GoteNoSente answers Lying to chess players for alignment

GoteNoSente 26 Oct 2023 12:10 UTC
2 points
0
I could be interested in trying this, in any configuration. Preferred time control would be one move per day. My lichess rating is about 2200.

Are the advisors allowed computer assistance, do the dishonest and the honest advisor know who is who in this experiment, and are the advisors allowed to coordinate? I think those parameters would make a large difference potentially in outcome for this type of experiment.

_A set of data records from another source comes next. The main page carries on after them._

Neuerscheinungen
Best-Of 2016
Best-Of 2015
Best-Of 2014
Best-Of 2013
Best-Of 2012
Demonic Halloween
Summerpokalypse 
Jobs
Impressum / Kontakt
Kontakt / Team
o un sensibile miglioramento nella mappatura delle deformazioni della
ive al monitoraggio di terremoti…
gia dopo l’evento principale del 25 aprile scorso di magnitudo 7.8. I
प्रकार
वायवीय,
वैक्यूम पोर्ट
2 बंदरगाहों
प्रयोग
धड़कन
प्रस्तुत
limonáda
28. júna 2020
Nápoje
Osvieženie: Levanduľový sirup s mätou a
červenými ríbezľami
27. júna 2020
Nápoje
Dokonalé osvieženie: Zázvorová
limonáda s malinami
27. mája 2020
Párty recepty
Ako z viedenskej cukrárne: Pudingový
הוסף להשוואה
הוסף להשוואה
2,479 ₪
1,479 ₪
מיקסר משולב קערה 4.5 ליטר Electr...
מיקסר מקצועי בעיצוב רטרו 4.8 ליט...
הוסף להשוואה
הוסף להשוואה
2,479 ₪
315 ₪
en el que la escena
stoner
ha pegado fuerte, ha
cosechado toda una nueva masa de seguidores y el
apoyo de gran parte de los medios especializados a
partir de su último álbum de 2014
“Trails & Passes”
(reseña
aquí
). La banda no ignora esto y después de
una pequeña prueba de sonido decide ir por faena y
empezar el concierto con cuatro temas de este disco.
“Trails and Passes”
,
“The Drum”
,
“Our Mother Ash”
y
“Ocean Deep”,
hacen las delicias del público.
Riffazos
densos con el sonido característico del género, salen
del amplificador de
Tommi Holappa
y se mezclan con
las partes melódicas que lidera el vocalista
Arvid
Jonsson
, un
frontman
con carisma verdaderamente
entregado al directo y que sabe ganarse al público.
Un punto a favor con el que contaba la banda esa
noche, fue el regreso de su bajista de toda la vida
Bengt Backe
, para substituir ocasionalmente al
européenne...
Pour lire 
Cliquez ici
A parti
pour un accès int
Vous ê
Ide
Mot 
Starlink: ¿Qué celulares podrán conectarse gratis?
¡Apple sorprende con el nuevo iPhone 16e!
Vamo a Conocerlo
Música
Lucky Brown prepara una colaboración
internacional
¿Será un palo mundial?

- Zane 26 Oct 2023 14:10 UTC
  1 point
  0
  Parent
  No computers, because the advisors should be reporting their own reasoning (or, ²⁄₃ of the time, a lie that they claim is their own reasoning.) I would prefer to avoid explicit coordination between the advisors, because the AIs might not have access to each other in the real world, but I’m not sure at the moment whether player A can show the advisors each other’s suggestions and ask for critiques. I would prefer not to give either dishonest advisor information on who the other two were, since the real-world AIs probably can’t read each other’s source code.
  - GoteNoSente 27 Oct 2023 23:00 UTC
    5 points
    4
    Parent
    As an additional thought regarding computers, it seems to me that participant B could be replaced by a weak computer in order to provide a consistent experimental setting. For instance, Leela Zero running just the current T2 network (no look-ahead) would provide an opponent that is probably at master-level strength and should easily be able to crush most human opponents who are playing unassisted, but would provide a perfectly reproducible and beatable opponent.
    - Zane 27 Oct 2023 23:41 UTC
      1 point
      0
      Parent
      [facepalms] Thanks! That idea did not occur to me and drastically simplifies all of the complicated logistics I was previously having trouble with.
  - GoteNoSente 27 Oct 2023 22:53 UTC
    1 point
    0
    Parent
    I think having access to computer analysis would allow the advisors (both honest and malicious) to provide analysis far better than their normal level of play, and allow the malicious advisors in particular to set very deep traps. The honest advisor, on the other hand, could use the computer analysis to find convincing refutations of any traps the dishonest advisors are likely to set, so I am not sure whether the task of the malicious side becomes harder or easier in that setup. I don’t think reporting reasoning is much of a problem here, as a centaur (a chess player consulting an engine) can most certainly give reasons for their moves (even though sometimes they won’t understand their own advice and be wrong about why their suggested move is good).
    
    It does make the setup more akin to working with a superintelligence than working with an AGI, though, as the gulf between engine analysis and the analysis that most/all humans can do unassisted is vast.
    - Zane 27 Oct 2023 23:46 UTC
      1 point
      0
      Parent
      The problem is that while the human can give some rationalizations as to “ah, this is probably why the computer says it’s the best move,” it’s not the original reasoning that generated those moves as the best option, because that took place inside the engine. Some of the time, looking ahead with computer analysis is enough to reproduce the original reasoning—particularly when it comes to tactics—but sometimes they would just have to guess.